LES MINERAUX

La cristallisation (3)

 

Debout, pâle, il annonce d'une voix forte :
" La légende des soeurs Nichon et leur récurrence ! "
" C'est quoi la récurrence ? " demande Asthmatic-Man entre deux expectorations suspectes.
" CHUT ! " crièrent en choeur les autres bandits, enfin le silence se fit.


" Filles d'un riche et avare propriétaire terrien, les trois soeurs Nichon, Cor, l'ainée, Lébo et Tavumé, la cadette se mouraient d'ennui dans cette vallée perdue où la consanguinité et l'alcool de bois faisaient des ravages.

Ainsi quand un prince charmant vint avec son escopette pour chasser le blaireau (fort abondant) il eût tôt fait de séduire les jeunes filles, Fourme d'Ambert* , c'était son nom, promit de les aider à s'enfuir.
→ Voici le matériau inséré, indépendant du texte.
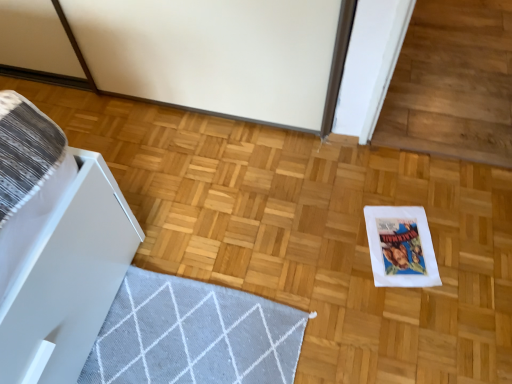 Image resolution: width=512 pixels, height=384 pixels. What are the coordinates of `vacant area that lies to the right of matte white comic book at lower right` in the screenshot? It's located at (462, 244). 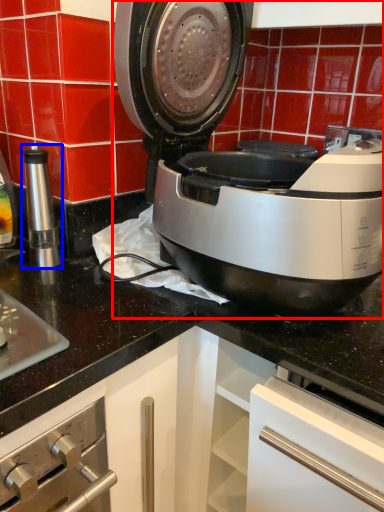 Question: Which point is further to the camera, home appliance (highlighted by a red box) or kitchen appliance (highlighted by a blue box)?

Choices:
 (A) home appliance
 (B) kitchen appliance

Answer: (B) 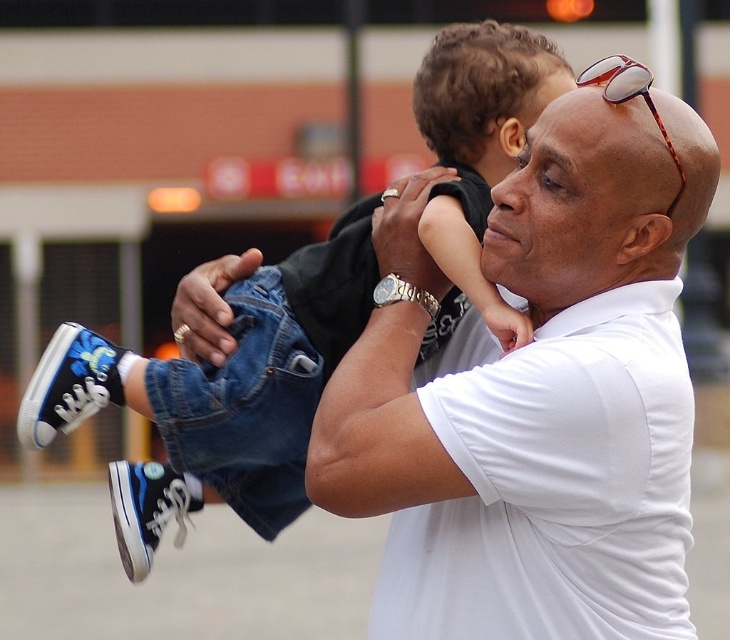 Question: Which object is closer to the camera taking this photo?

Choices:
 (A) white matte shirt at center
 (B) blue canvas sneakers at center

Answer: (A)

Question: Is white matte shirt at center to the left of blue canvas sneakers at center from the viewer's perspective?

Choices:
 (A) yes
 (B) no

Answer: (B)

Question: Can you confirm if white matte shirt at center is positioned to the right of blue canvas sneakers at center?

Choices:
 (A) yes
 (B) no

Answer: (A)

Question: Among these points, which one is nearest to the camera?

Choices:
 (A) (664, 305)
 (B) (537, 49)

Answer: (A)

Question: Which of the following is the closest to the observer?

Choices:
 (A) white matte shirt at center
 (B) blue canvas sneakers at center

Answer: (A)

Question: Can you confirm if white matte shirt at center is positioned to the right of blue canvas sneakers at center?

Choices:
 (A) yes
 (B) no

Answer: (A)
Son plan était simple, le moment venu, les trois soeurs devaient attendre devant le calvaire la sortie du carosse princier qui les emmènerait à la ville aux dix mille lumières.
Le soir prévu, les demoiselles préparèrent leurs affaires, ravies à l'idée d'échapper à leur inquiétant géniteur.
Quand il fit totalement noir, elles se glissèrent en silence hors de la maison familiale et se dirigèrent vers le lieu du rendez-vous.
Arrivées devant la croix de pierre, elles posèrent leurs baluchons et attendirent patiemment.
Il neiga énormément cette nuit là, une vraie tempête (peut-être les premiers effets du réchauffement climatique).
Le carosse avait pris beaucoup du retard, en arrivant devant le calvaire, Fourme ralentit, appela doucement mais ne voyant personne continua sa route car il ne voulait pas être en retard pour le bal costumé.
Les soeurs Nichon ne réapparurent qu'au printemps suivant, à la fonte des neiges.
Sagement rangées au pied du calvaire avec leurs petits sacs à la main, congelées mais intactes.
Leur triste destin marqua les esprits et l'imaginaire local.
C'est pourquoi certains soirs quand la neige tombe drue et que souffle la terrible " molle du lac*" on évite de sortir pour ne pas croiser ces trois pauvres créatures dans leur écrin de glace qui saluent doucement de la main les voitures qui passent ..."

 

Quand Peldugland termina son récit, tout le monde pleurait, même Denion de Lyon qui pourtant n'est pas un tendre.

 

* Fourme d'Ambert : Fils du redouté Came Ambert dit " le noeud coulant ", Fourme périt couvert de gloire et percé de trous à la bataille de Mécouille dans les Ardennes.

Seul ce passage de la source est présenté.